#### [PROBLEM TO SOLVE]
From the records below, report the number of lines that contain "Sony", and add nothing.

DATA FOR THIS EXERCISE section start

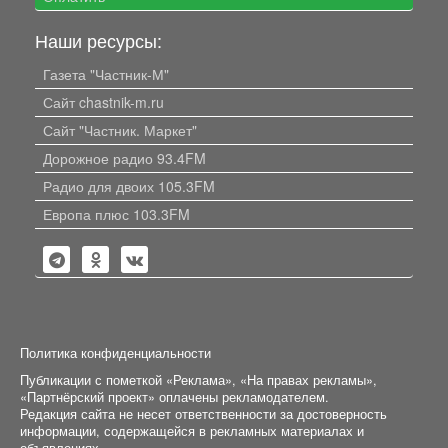
Наши ресурсы:
Газета "Частник-М"
Сайт chastnik-m.ru
Сайт "Частник. Маркет"
Дорожное радио 93.4FM
Радио для двоих 105.3FM
Европа плюс 103.3FM
Политика конфиденциальности
Публикации с пометкой «Реклама», «На правах рекламы»,
«Партнёрский проект» оплачены рекламодателем.
Редакция сайта не несет ответственности за достоверность
информации, содержащейся в рекламных материалах и
объявлениях.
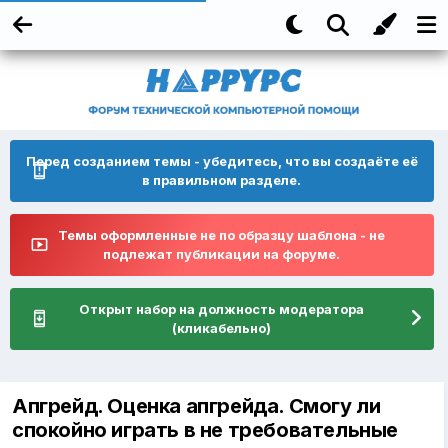
Перед созданием темы - убедитесь, что вы создаёте её
в правильном разделе.
Темы оформленные не по образцу шаблона - не
подлежат публикации на форуме.
Открыт набор на должность модератора
(кликабельно)
Апгрейд. Оценка апгрейда. Смогу ли
спокойно играть в не требовательные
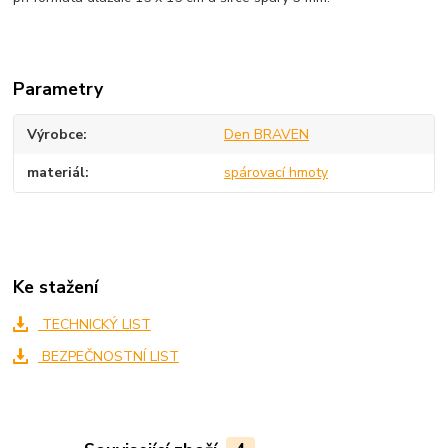
Parametry
Výrobce
Den BRAVEN
materiál
spárovací hmoty
Ke stažení
TECHNICKÝ LIST
BEZPEČNOSTNÍ LIST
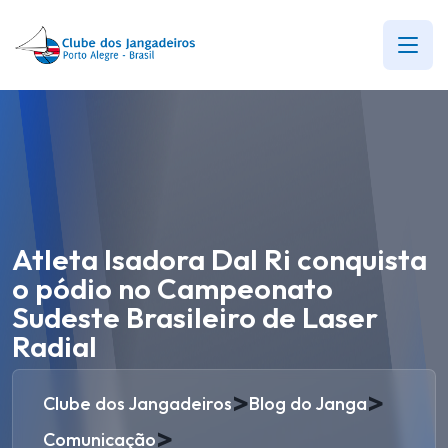
Atleta Isadora Dal Ri conquista
o pódio no Campeonato
Sudeste Brasileiro de Laser
Radial
>
>
Clube dos Jangadeiros
Blog do Janga
>
Comunicação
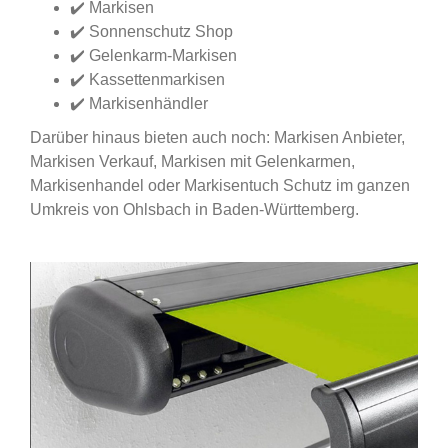
✔️ Markisen
✔️ Sonnenschutz Shop
✔️ Gelenkarm-Markisen
✔️ Kassettenmarkisen
✔️ Markisenhändler
Darüber hinaus bieten auch noch: Markisen Anbieter,
Markisen Verkauf, Markisen mit Gelenkarmen,
Markisenhandel oder Markisentuch Schutz im ganzen
Umkreis von Ohlsbach in Baden-Württemberg.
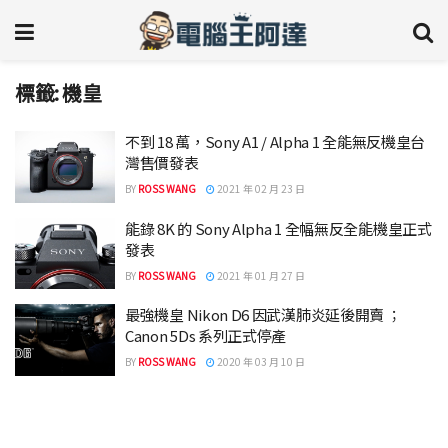
標籤:
機皇
不到 18 萬，Sony A1 / Alpha 1 全能無反機皇台
灣售價發表
BY
ROSS WANG
2021 年 02 月 23 日
能錄 8K 的 Sony Alpha 1 全幅無反全能機皇正式
發表
BY
ROSS WANG
2021 年 01 月 27 日
最強機皇 Nikon D6 因武漢肺炎延後開賣 ；
Canon 5Ds 系列正式停產
BY
ROSS WANG
2020 年 03 月 10 日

DATA FOR THIS EXERCISE section end

#### [SOLUTION TO THE EXERCISE]
2